The danger in talking past each other

Much of what exists on social media is not conversation or even argument. It is sheer gossip
Gossip plays a crucial role in one of our greatest epics. I am talking of the Ramayana, and what Sita has to undergo as a consequence of, yes, gossip after she has been rescued by Rama. Of course, distrust of gossip is also stressed by other religions, including Judaism, Christianity and Islam. Islam goes so far as to consider gossip to be the moral equivalent of sibling cannibalism.

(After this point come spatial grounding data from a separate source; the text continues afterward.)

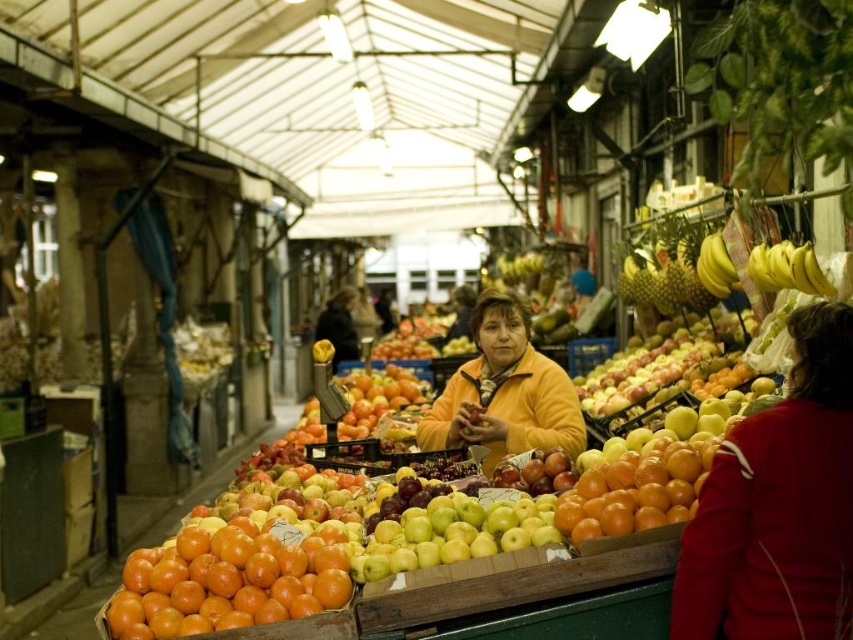 Looking at this image, you are a customer at the market and want to buy a jacket. You notice two fleece jackets available. The red fleece jacket at lower right and the orange fleece jacket at center. Which jacket is narrower in width?

The red fleece jacket at lower right is narrower in width than the orange fleece jacket at center.

You are a customer at the market and want to buy the wider oranges. Which ones should you choose between the glossy orange oranges at lower left and the shiny orange oranges at center?

The glossy orange oranges at lower left are wider than the shiny orange oranges at center, so you should choose the glossy orange oranges at lower left. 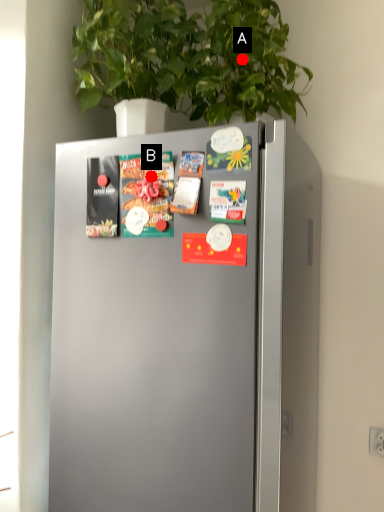 Question: Two points are circled on the image, labeled by A and B beside each circle. Among these points, which one is nearest to the camera?

Choices:
 (A) A is closer
 (B) B is closer

Answer: (B) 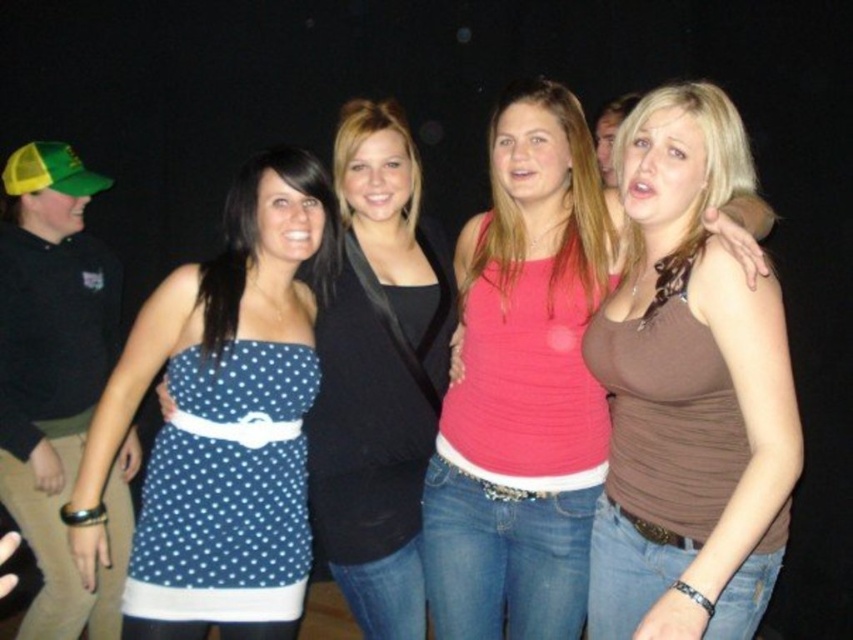 The height and width of the screenshot is (640, 853). What do you see at coordinates (523, 384) in the screenshot?
I see `brown matte tank top at center` at bounding box center [523, 384].

Which is behind, point (738, 211) or point (390, 406)?

The point (390, 406) is behind.

The image size is (853, 640). I want to click on brown matte tank top at center, so click(523, 384).

Does blue polka dot dress at left have a greater height compared to blue polka dot dress at center?

No.

Can you confirm if blue polka dot dress at left is wider than blue polka dot dress at center?

Correct, the width of blue polka dot dress at left exceeds that of blue polka dot dress at center.

At what (x,y) coordinates should I click in order to perform the action: click on blue polka dot dress at left. Please return your answer as a coordinate pair (x, y). Looking at the image, I should click on (221, 419).

Between brown matte tank top at center and blue polka dot dress at left, which one has less height?

Standing shorter between the two is blue polka dot dress at left.

Is brown matte tank top at center taller than blue polka dot dress at left?

Correct, brown matte tank top at center is much taller as blue polka dot dress at left.

Is point (526, 228) more distant than point (107, 410)?

That is True.

Identify the location of brown matte tank top at center. (523, 384). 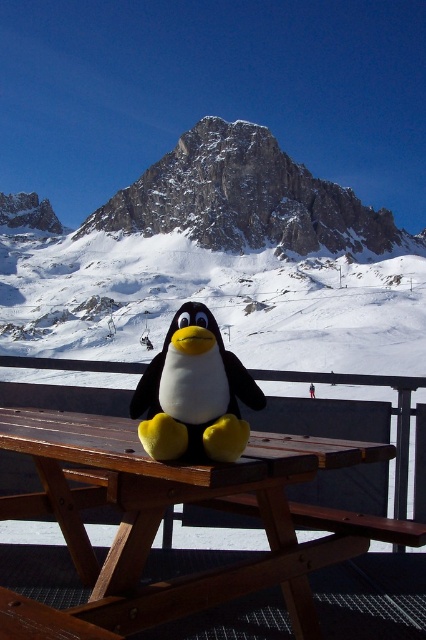 From the picture: Which is more to the left, snowy granite mountain at center or yellow plush penguin at center?

From the viewer's perspective, yellow plush penguin at center appears more on the left side.

Can you confirm if snowy granite mountain at center is smaller than yellow plush penguin at center?

Incorrect, snowy granite mountain at center is not smaller in size than yellow plush penguin at center.

I want to click on snowy granite mountain at center, so click(247, 198).

Does wooden picnic table at center appear over snowy granite mountain at center?

No, wooden picnic table at center is not above snowy granite mountain at center.

Is point (287, 557) less distant than point (299, 209)?

Yes, point (287, 557) is in front of point (299, 209).

Between point (85, 572) and point (348, 205), which one is positioned behind?

Positioned behind is point (348, 205).

I want to click on wooden picnic table at center, so click(x=161, y=516).

Can you confirm if wooden picnic table at center is bigger than yellow plush penguin at center?

Yes.

Is wooden picnic table at center positioned before yellow plush penguin at center?

Yes, wooden picnic table at center is in front of yellow plush penguin at center.

Between point (11, 611) and point (230, 365), which one is positioned in front?

Point (11, 611) is in front.

At what (x,y) coordinates should I click in order to perform the action: click on wooden picnic table at center. Please return your answer as a coordinate pair (x, y). Looking at the image, I should click on (161, 516). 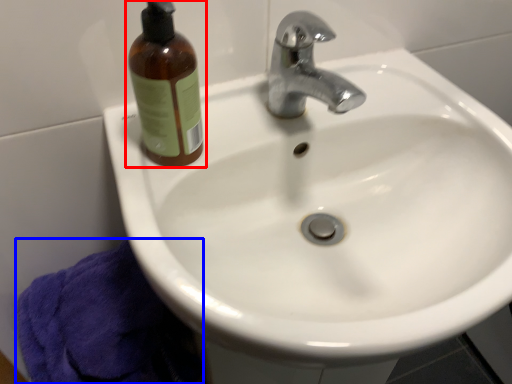 Question: Which of the following is the closest to the observer, bottle (highlighted by a red box) or bath towel (highlighted by a blue box)?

The more things change But, alas, we seem to have forgotten – and new technical developments have encouraged us to forget. Because if there is something that social media reminds me of most, it is not conversation, not discussion, not even argument; it is gossip. Conversations, discussions, even arguments are basically reciprocal. You know who is talking and who is listening. You know where the words are coming from, and hence you know what they are intended for, or can at least guess. Being reciprocal, they have limits, both temporal and spatial. But gossip is not reciprocal; it circulates endlessly. It mutates and infects like a virus; it is alive and dead at the same time. In this, again, it resembles social media. Gossip has no fixed source or end. There are no limits to gossip; the more outrageous it is, the more it tends to spread. In this again, it is like ‘information’ on social media. Actually, given the way in which Twitter and Facebook work, it pays to be outrageous and polemical. The more people you offend, the more visible your posts get — the more your ‘gossip’ circulates. So-called polarisation is inevitable in such a situation. Gossip is also embedded in polarisation of the sort that social media basically enables — because it can be faceless and highly mobile, two essential characteristics of gossip. There is a convincing argument, which I have made in my column earlier, that digitalised communication makes it easier to evade difference, and to stereotype and ridicule it. In other words, it is easier to avoid facing the other on computers. At its simplest, this can be explained with reference to an ordinary conversation: in a conversation (unlike in gossip), one faces the other, and this face-to-face interaction often modulates both the positions despite differences. Healthy politics depends on such conversations, which include but also absorb arguments. When polarised arguments end the conversation, we move from politics to war: one can argue that countries can exist in this state of war internally too.
It is true that gossiping is considered to serve at least three crucial purposes. Scholars often define these in terms of social bonding, the creation of cooperative reputation, and indirect reciprocity. But here again, a degree of nuance is necessary. Gossip creates social bonding in terms of innuendo, prejudice, prejudgment (which is etymologically the source of ‘prejudice’), etc. Such ‘social bonding’ is negative – and definitely detrimental to democracy. Something similar can be said of ‘cooperative reputation’ – the words ‘cooperative’ can be replaced by ‘coercive’ in the context of gossiping. And ‘indirect reciprocity’ in the case of gossip is not an engagement with the other; it is a framing and dismissing of the other. Gossip, by its very nature, takes place behind the victim’s back. In all these respects, much of what exists on social media is not conversation or even argument. It is sheer gossip — in content, context and structure. We ignore this aspect of social media when it fits our prejudices, even though we know that gossip, especially when it is not recognised as gossip, can cause much damage. Or at least we Indians should know this: we have the latter part of the Ramayana.